Start with Gov. Cuomo, who, bless him, insisted on adding $250 million for NYCHA fixes to the newly passed state budget along with fasttrack design-build construction authority. He also signed an executive order Monday to get heating and other systems repaired via private construction management, with expedited contractors to be ready to roll in a mere three months.
More power to him, because under sluggish, bureaucracy-cowed Mayor de Blasio and NYCHA chairwoman Shola Olatoye, progress has been positively glacial.
In only a slight stretch, Cuomo is getting it done by declaring the Housing Authority’s conditions to be an imminent disaster on the order of a hurricane or terror attack. Close enough, given the risk to public health of fraudulent lead-paint inspections that left kids at risk of poisoning, mold that leaves asthmatics wheezing and cold that pierces residents young, old and frail.
Add to the lightbulb-repair brigade Council Speaker Corey Johnson, who with NYCHA tenant leaders suing for fixes will help decide on a construction manager for the new funds and $300 million previously budgeted by the state. Don’t forget Councilman Ritchie Torres, whose relentless interrogation of Olatoye exposed the vast extent of her failures on both heat and lead paint.

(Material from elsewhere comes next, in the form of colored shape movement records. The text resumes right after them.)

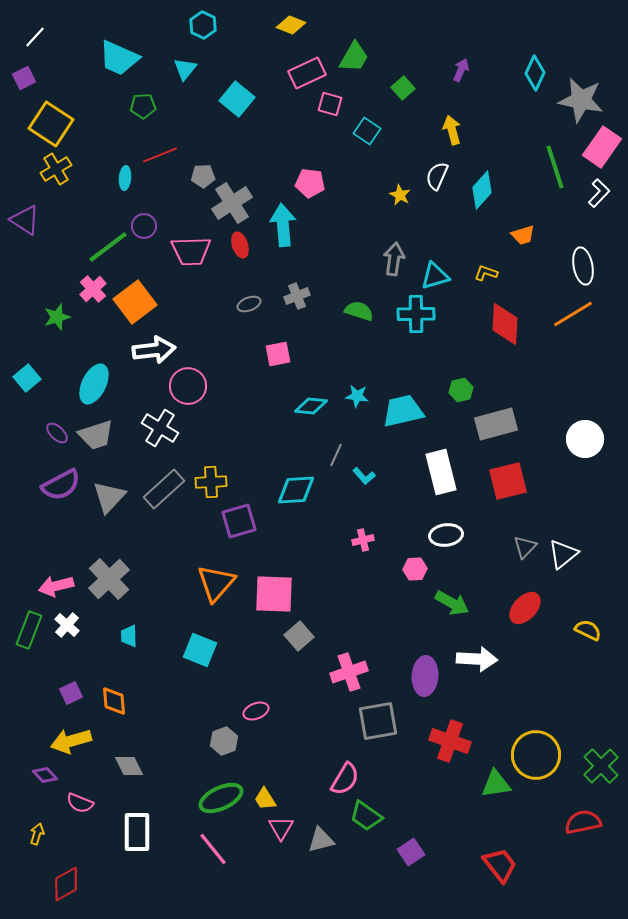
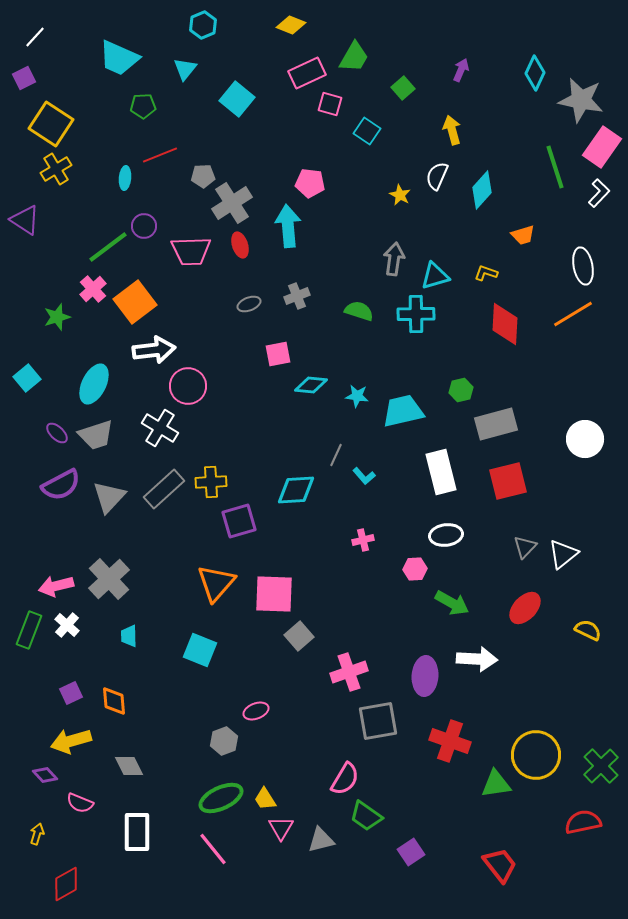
cyan hexagon at (203, 25): rotated 12 degrees clockwise
cyan arrow at (283, 225): moved 5 px right, 1 px down
cyan diamond at (311, 406): moved 21 px up
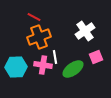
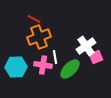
red line: moved 2 px down
white cross: moved 1 px right, 15 px down
green ellipse: moved 3 px left; rotated 10 degrees counterclockwise
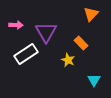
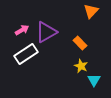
orange triangle: moved 3 px up
pink arrow: moved 6 px right, 5 px down; rotated 32 degrees counterclockwise
purple triangle: rotated 30 degrees clockwise
orange rectangle: moved 1 px left
yellow star: moved 13 px right, 6 px down
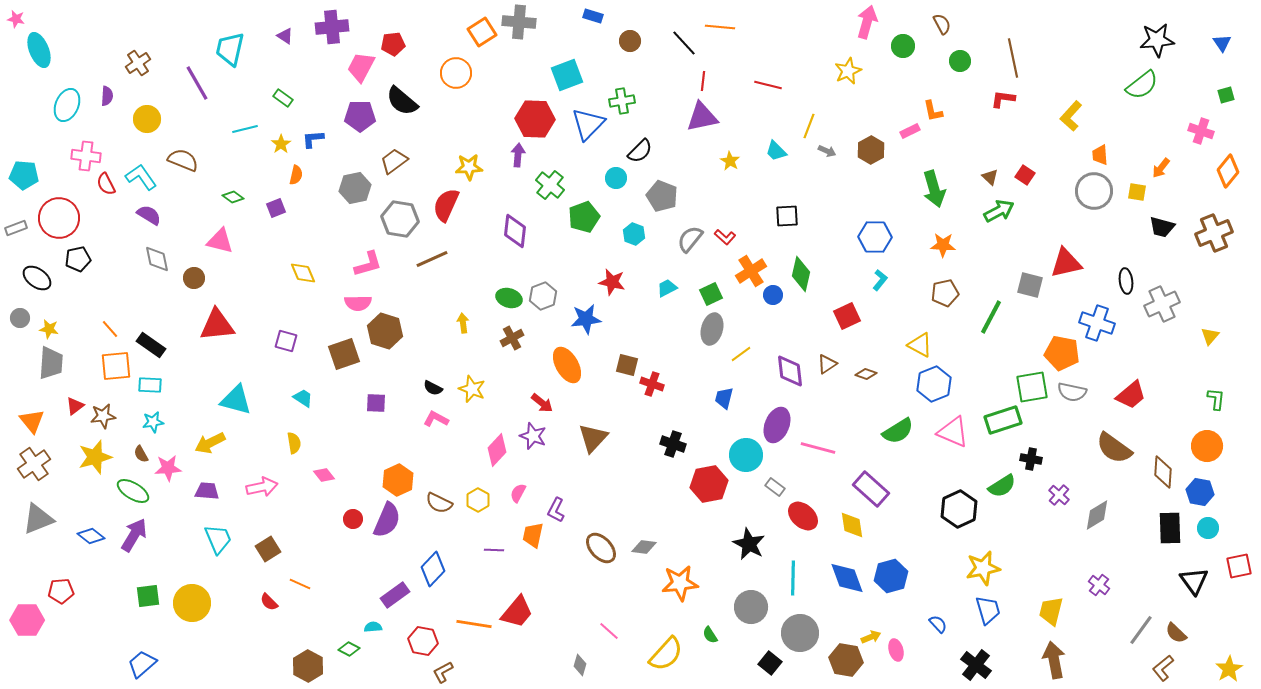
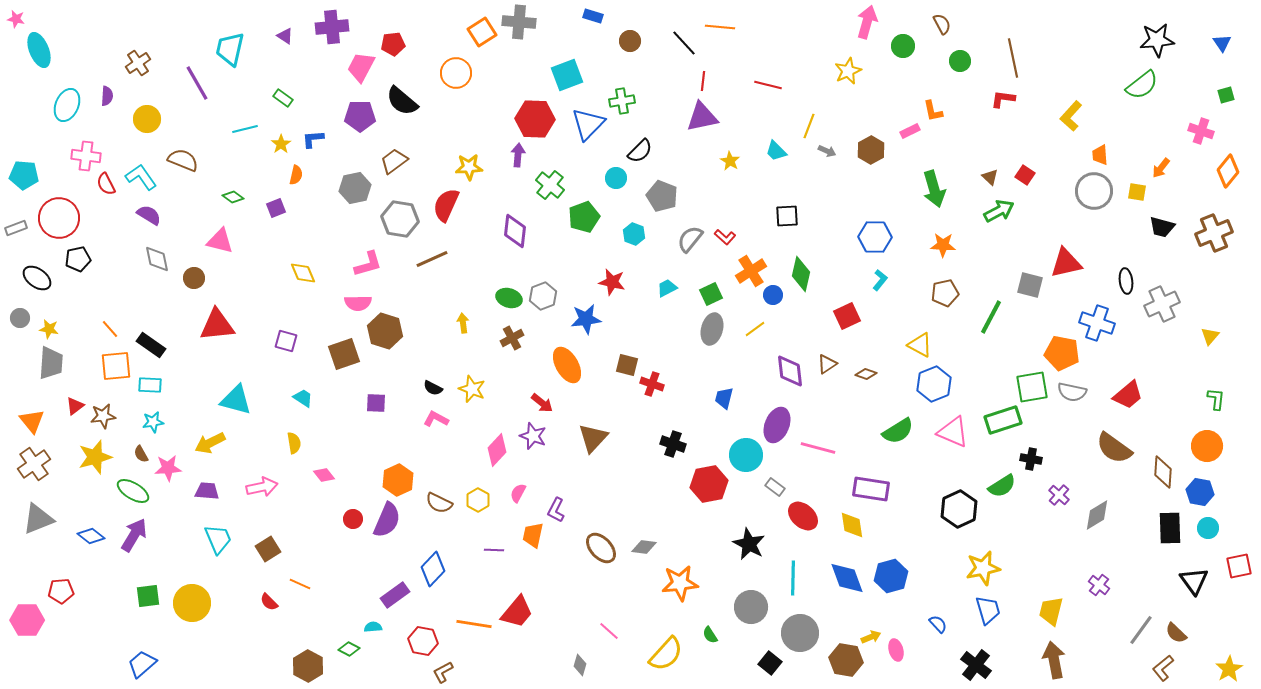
yellow line at (741, 354): moved 14 px right, 25 px up
red trapezoid at (1131, 395): moved 3 px left
purple rectangle at (871, 489): rotated 33 degrees counterclockwise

Enter Deputy Mayor Alicia Glen, who, under heat from the state, rushed over a list of 14 NYCHA developments whose 63 boilers and associated heating systems will cost $247 million to fix.
And de Blasio, who’s technically in charge but doing far too little to act like it. Cuomo now invites Big Bill to join Johnson and the tenants to select a manager — unless they can’t agree, in which case City Controller Scott Stringer will step in. But wait — here come the feds. For nearly three years and three holders of the office, the Manhattan U.S. Attorney has been investigating false reporting by NYCHA to the U.S. Department of Housing and Urban Development on its handling of mold and lead paint. A report, and likely a monitor, are in the offing any day now.
And last month, HUD Secretary Ben Carson informed Olatoye that she would have to get Washington’s pre-approval on all expenditures of federal fix-it funds.
That’s a whole lot of hands who collectively, finally managed to elevate the NYCHA crisis to code red at a time when Olatoye and de Blasio dug in to deep and destructive denial. While, let’s face it, elevating their political profiles.
Enough jockeying for position by political pros. Now, let the plumbers and steamfitters and painters and engineers and the rest of the people whom the residents are counting on get to work.